By midmorning Sunday, the chocolate turtles were all gone. The peanut brittle - history.
Both delectables had been crossed off the sweets menu at the Genoa Candy Booth with fresh ink. But there was still plenty of fudge to go around, and the lines were still three to four deep to get it.
"We're on track for a very successful, smooth weekend," said Lynne Bowersock, Candy Dance organizer, selling several $5 sample boxes of no-nut fudge to a woman retrieving money from a black fanny pack. The slogan on the woman's shirt read: "Give me all the chocolate and nobody gets hurt!"
It appears as though she's serious.
According to Bowersock, candymakers at the Genoa Town Hall kitchen made upwards of 5,200 pounds of candy for the two-day Genoa Candy Dance.
A refrigerated Model Dairy truck parked beside the booth prevented sweets from melting in the warm temperatures.
This year marked the 84th since the women of Genoa first sold sweets and held a dance to raise money for electric street lights for the small town. Now, says Bowersock, "the Candy Dance raises almost enough money to run the entire town," an estimated $100,000 coming from the festival alone.
The event draws huge crowds - upward of 70,000 people pack the streets of the usually quiet Genoa, temporarily swelling the size of the city and making the annual event full of craft vendors, artists, and food sellers a sort of yin to the Black Rock Desert's Burning Man Festival's yang.
Lifetime Carson City resident, Candy Dance regular and builder Steve Koch remembers when the event occupied just a single building where people sold candy and had the dance. "A bunch of kids would just come and hang out and watch the fights."
Fights at the Candy Dance?
One of the more notorious ones, Koch remembers, was when a notorious biker gang clashed with a group of American Indians in a real rumble.

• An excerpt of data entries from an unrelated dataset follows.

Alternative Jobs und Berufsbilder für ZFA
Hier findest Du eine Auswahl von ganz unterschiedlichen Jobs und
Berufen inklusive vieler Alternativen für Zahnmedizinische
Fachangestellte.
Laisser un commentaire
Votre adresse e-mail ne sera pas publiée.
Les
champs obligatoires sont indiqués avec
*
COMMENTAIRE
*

Though there were no signs of outright violence at this year's Candy Dance (aside from the woman with the T-shirt's veiled threat to hurt anyone if she didn't get her chocolate), there were a lot of booths fighting for attention.

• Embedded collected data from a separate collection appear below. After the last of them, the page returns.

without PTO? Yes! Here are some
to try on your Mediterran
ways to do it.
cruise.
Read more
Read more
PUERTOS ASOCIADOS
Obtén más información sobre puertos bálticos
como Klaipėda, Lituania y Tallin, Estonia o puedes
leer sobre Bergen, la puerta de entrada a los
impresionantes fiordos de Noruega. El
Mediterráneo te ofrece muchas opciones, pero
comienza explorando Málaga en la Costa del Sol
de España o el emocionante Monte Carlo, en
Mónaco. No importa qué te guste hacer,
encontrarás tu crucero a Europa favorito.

One merchant offered wooden signs with slogans like: "We don't skinny dip, we chunky dip!"
From Grass Valley, Calif., Felecia Renaud's booth featured painted glass light bulbs, which, when lit, reflect patterns or objects onto the wall. It came from an idea she had in high school, and she's been doing it for the past eight years. How's business?

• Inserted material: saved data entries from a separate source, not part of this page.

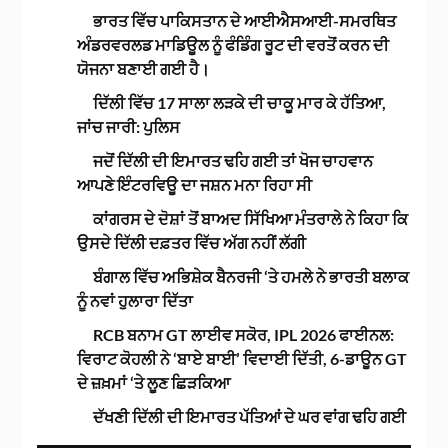
ਭਾਰਤ ਵਿੱਚ ਪਾਕਿਸਤਾਨ ਦੇ ਆਈਐਸਆਈ-ਸਮਰਥਿਤ
ਅੰਡਰਵਰਲਡ ਮਾਡਿਊਲ ਨੂੰ ਫੰਡਿੰਗ ਰੂਟ ਦੀ ਵਰਤੋਂ ਕਰਨ ਦੀ
ਯੋਜਨਾ ਬਣਾਈ ਗਈ ਹੈ।
ਦਿੱਲੀ ਵਿੱਚ 17 ਸਾਲਾ ਲੜਕੇ ਦੀ ਚਾਕੂ ਮਾਰ ਕੇ ਹੱਤਿਆ,
ਜਾਂਚ ਜਾਰੀ: ਪੁਲਿਸ
ਜਦੋਂ ਦਿੱਲੀ ਦੀ ਇਮਾਰਤ ਢਹਿ ਗਈ ਤਾਂ ਖੋਜ ਚਾਹਵਾਨ
ਆਪਣੇ ਇੰਟਰਵਿਊ ਦਾ ਜਸ਼ਨ ਮਨਾ ਰਿਹਾ ਸੀ
ਕਾਂਗਰਸ ਦੇ ਦੋਸ਼ਾਂ ਤੋਂ ਬਾਅਦ ਸਿੱਖਿਆ ਮੰਤਰਾਲੇ ਨੇ ਕਿਹਾ ਕਿ
ਉਸਦੇ ਦਿੱਲੀ ਦਫ਼ਤਰ ਵਿੱਚ ਅੱਗ ਨਹੀਂ ਲੱਗੀ
ਬੰਗਾਲ ਵਿੱਚ ਅਭਿਸ਼ੇਕ ਬੈਨਰਜੀ ‘ਤੇ ਹਮਲੇ ਨੇ ਭਾਰਤੀ ਬਲਾਕ
ਨੂੰ ਨਵਾਂ ਹੁਲਾਰਾ ਦਿੱਤਾ
RCB ਬਨਾਮ GT ਲਾਈਵ ਸਕੋਰ, IPL 2026 ਫਾਈਨਲ:
ਵਿਰਾਟ ਕੋਹਲੀ ਨੇ ‘ਬਾਏ ਬਾਈ’ ਵਿਦਾਈ ਦਿੱਤੀ, 6-ਡਾਊਨ GT
ਦੇ ਜ਼ਖ਼ਮਾਂ ‘ਤੇ ਲੂਣ ਛਿੜਕਿਆ
ਦੱਖਣੀ ਦਿੱਲੀ ਦੀ ਇਮਾਰਤ ਪੱਤਿਆਂ ਦੇ ਘਰ ਵਾਂਗ ਢਹਿ ਗਈ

"Good enough to keep me from getting a real job," she said.
One booth offered semi-automatic rubber-band guns in authentic AK-47, M-16 and AR-16 assault-rifle models, some holding a clip of 12 rubber bands at a time.
It was all too much for Fresno, Calif., biker Tom Carter.
He and his wife rode up for Street Vibrations and ended up hitting the Candy Dance on the way home. He waited in the bar while she browsed.
Bartender Peggy Casentini of The Genoa Bar recommended a nice port wine or a cognac to go with the Genoa fudge. But nobody seeking this type of shelter was looking to sip on dessert wines and nibble on bonbons.
Carter ordered a beer.
And then another.
Contact Peter Thompson at pthompson@nevadaappeal.com or 881-1215.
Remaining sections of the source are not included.